EXERCISE DIRECTIONS
For the copy, please give all of the data again exactly and leave the pictures out.

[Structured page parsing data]
═══

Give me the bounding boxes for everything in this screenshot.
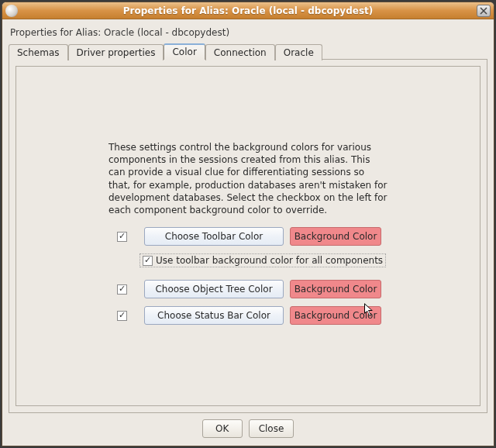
object-tree-color-swatch[interactable]: Background Color [290,280,381,298]
choose-status-bar-color-button[interactable]: Choose Status Bar Color [144,306,284,325]
ok-button[interactable]: OK [202,419,243,438]
dialog-footer: OK Close [9,413,487,443]
tabs-row: Schemas Driver properties Color Connecti… [9,43,487,60]
tab-schemas[interactable]: Schemas [9,44,68,60]
tab-connection[interactable]: Connection [205,44,275,60]
content-area: Properties for Alias: Oracle (local - db… [2,19,494,446]
status-bar-color-swatch[interactable]: Background Color [290,306,381,325]
use-toolbar-for-all-checkbox[interactable] [143,256,153,266]
tab-oracle[interactable]: Oracle [275,44,322,60]
color-panel: These settings control the background co… [16,66,480,406]
tab-color[interactable]: Color [164,43,205,60]
choose-object-tree-color-button[interactable]: Choose Object Tree Color [144,280,284,298]
toolbar-color-swatch[interactable]: Background Color [290,227,381,246]
choose-toolbar-color-button[interactable]: Choose Toolbar Color [144,227,284,246]
color-settings-block: These settings control the background co… [108,141,388,333]
object-tree-color-checkbox[interactable] [117,284,127,295]
status-bar-color-checkbox[interactable] [117,311,127,321]
status-bar-color-row: Choose Status Bar Color Background Color [108,306,388,325]
color-description: These settings control the background co… [108,141,388,216]
dialog-window: Properties for Alias: Oracle (local - db… [2,2,494,446]
toolbar-color-checkbox[interactable] [117,232,127,242]
use-toolbar-for-all-row: Use toolbar background color for all com… [140,253,386,267]
window-title: Properties for Alias: Oracle (local - db… [2,5,494,16]
dialog-subtitle: Properties for Alias: Oracle (local - db… [9,26,487,43]
close-button[interactable]: Close [249,419,294,438]
app-icon [5,5,18,17]
toolbar-color-row: Choose Toolbar Color Background Color [108,227,388,246]
use-toolbar-for-all-label: Use toolbar background color for all com… [156,255,383,266]
titlebar[interactable]: Properties for Alias: Oracle (local - db… [2,2,494,19]
tab-driver-properties[interactable]: Driver properties [68,44,164,60]
object-tree-color-row: Choose Object Tree Color Background Colo… [108,280,388,298]
tab-panel: These settings control the background co… [9,59,487,413]
close-icon[interactable] [477,5,491,17]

═══

OUTPUT
Give me the bounding boxes for everything in this screenshot.
object-tree-color-swatch[interactable]: Background Color [290,280,381,298]
choose-status-bar-color-button[interactable]: Choose Status Bar Color [144,306,284,325]
ok-button[interactable]: OK [202,419,243,438]
dialog-footer: OK Close [9,413,487,443]
tabs-row: Schemas Driver properties Color Connecti… [9,43,487,60]
tab-schemas[interactable]: Schemas [9,44,68,60]
tab-connection[interactable]: Connection [205,44,275,60]
content-area: Properties for Alias: Oracle (local - db… [2,19,494,446]
status-bar-color-swatch[interactable]: Background Color [290,306,381,325]
use-toolbar-for-all-checkbox[interactable] [143,256,153,266]
tab-oracle[interactable]: Oracle [275,44,322,60]
color-panel: These settings control the background co… [16,66,480,406]
tab-color[interactable]: Color [164,43,205,60]
choose-object-tree-color-button[interactable]: Choose Object Tree Color [144,280,284,298]
toolbar-color-swatch[interactable]: Background Color [290,227,381,246]
choose-toolbar-color-button[interactable]: Choose Toolbar Color [144,227,284,246]
color-settings-block: These settings control the background co… [108,141,388,333]
object-tree-color-checkbox[interactable] [117,284,127,295]
status-bar-color-checkbox[interactable] [117,311,127,321]
status-bar-color-row: Choose Status Bar Color Background Color [108,306,388,325]
color-description: These settings control the background co… [108,141,388,216]
dialog-window: Properties for Alias: Oracle (local - db… [2,2,494,446]
toolbar-color-checkbox[interactable] [117,232,127,242]
use-toolbar-for-all-row: Use toolbar background color for all com… [140,253,386,267]
window-title: Properties for Alias: Oracle (local - db… [2,5,494,16]
dialog-subtitle: Properties for Alias: Oracle (local - db… [9,26,487,43]
close-button[interactable]: Close [249,419,294,438]
app-icon [5,5,18,17]
toolbar-color-row: Choose Toolbar Color Background Color [108,227,388,246]
use-toolbar-for-all-label: Use toolbar background color for all com… [156,255,383,266]
titlebar[interactable]: Properties for Alias: Oracle (local - db… [2,2,494,19]
tab-driver-properties[interactable]: Driver properties [68,44,164,60]
object-tree-color-row: Choose Object Tree Color Background Colo… [108,280,388,298]
tab-panel: These settings control the background co… [9,59,487,413]
close-icon[interactable] [477,5,491,17]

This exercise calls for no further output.